上述の床下フロアフレーム14はフロアパネル8前端部からセンタピラー6後方部に対応するフロアパネル8の所定位置まで車両前後方向に延びている。
【0032】
図1図2に示すように、上述の床下フロアフレーム14の後端から図示しないリヤエンドパネルまで車両前後方向に延びる左右一対のリヤサイドフレーム15を設けている。このリヤサイドフレーム15はリヤシートパン16および荷室フロアの車幅方向両サイドに設けられた車体強度部材であって、リヤサイドフレーム15とリヤフロア(リヤシートパン16、荷室フロア)との間には、車両前後方向に延びるリヤサイドフレーム閉断面が形成されている。
【0033】
ここで、図1に示すように、上述のサイドシル1の後部と、リヤサイドフレーム15の前部と、は車幅方向においてオーバラップするように構成されている。
この実施例では、車両としてPHEV(plug-in hybrid electric vehicle、プラグイン ハイブリッド)車両を例示しており、車両前部に搭載したエンジンから排出させる排気ガスを車両後方に導出するために、上述のトンネル部9を備えている。
【0034】
図3に示すように、上述のサイドシル1の車幅方向内側に隣接し、フロアパネル8の下方においてトンネル部9を隔てて車幅方向に離間して第1バッテリユニット21と第2バッテリユニット22と、を設けている。
【0035】
上述の第1および第2の各バッテリユニット21,22は、図3に示すように、複数のバッテリモジュール17から成るバッテリ18と、バッテリ18の下部を覆う断面凹形状のバッテリトレイ23と、バッテリ18の上部を覆う断面逆凹形状のバッテリカバー24と、を備えている。
【0036】
つまり、上述の第1および第2の各バッテリユニット21,22は、バッテリ18がバッテリトレイ23で支持されると共に、バッテリ18はバッテリトレイ23とバッテリカバー24とで囲繞されたバッテリ格納空間25内に配置されている。

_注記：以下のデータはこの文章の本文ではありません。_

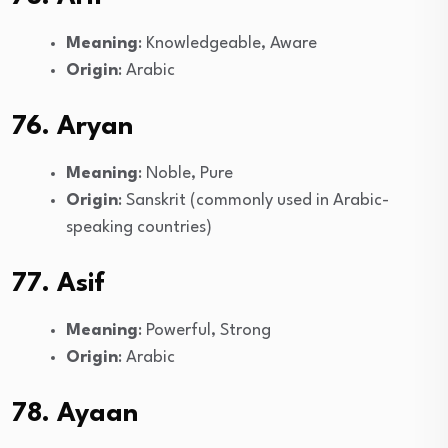
Meaning
: Knowledgeable, Aware
Origin
: Arabic
76. Aryan
Meaning
: Noble, Pure
Origin
: Sanskrit (commonly used in Arabic-
speaking countries)
77. Asif
Meaning
: Powerful, Strong
Origin
: Arabic
78. Ayaan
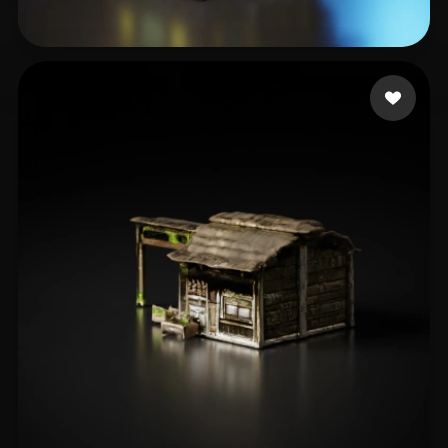
testnonpub
65 likes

また、上述の各バッテリユニット21,22におけるバッテリトレイ23の底面は空力性能を考慮して略平坦に形成されている(図3参照)。
【0037】
図1図2に示すように、第1バッテリユニット21の車幅方向内側前部には、コネクタ接続部26が設けられており、第1バッテリユニット21の前方に設けられた高電圧装置としてのインバータ27と、上述のコネクタ接続部26との間を、高電圧ケーブル28で接続するように構成している。
【0038】
上述の高電圧ケーブル28は、その前後両端にインバータ側コネクタ29と、バッテリ側コネクタ30と、を備えており、インバータ側コネクタ29はインバータ27に接続され、バッテリ側コネクタ30はコネクタ接続部26に接続される。上述の高電圧ケーブル28は第1バッテリユニット21の前部から前方に延びるように配索されている。
【0039】
上述のインバータ27はバッテリ18の直流電力から交流電力を得る電力変換装置であり、これは、モータ駆動システムの効率を高めることを目的として、車輪を交流モータで駆動するためである。
【0040】
図1に示すように、第1バッテリユニット21と第2バッテリユニット22との少なくとも何れか一方には、車両の電気回路を切換えるリレー部31が固定されている。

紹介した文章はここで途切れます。